_Excerpted records:_
────────

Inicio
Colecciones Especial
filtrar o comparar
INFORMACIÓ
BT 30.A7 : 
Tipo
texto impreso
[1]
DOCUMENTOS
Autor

────────

_Work instruction:_
Without any alteration, retype all of the material above.

_Response for this exercise:_
Inicio
Colecciones Especial
filtrar o comparar
INFORMACIÓ
BT 30.A7 : 
Tipo
texto impreso
[1]
DOCUMENTOS
Autor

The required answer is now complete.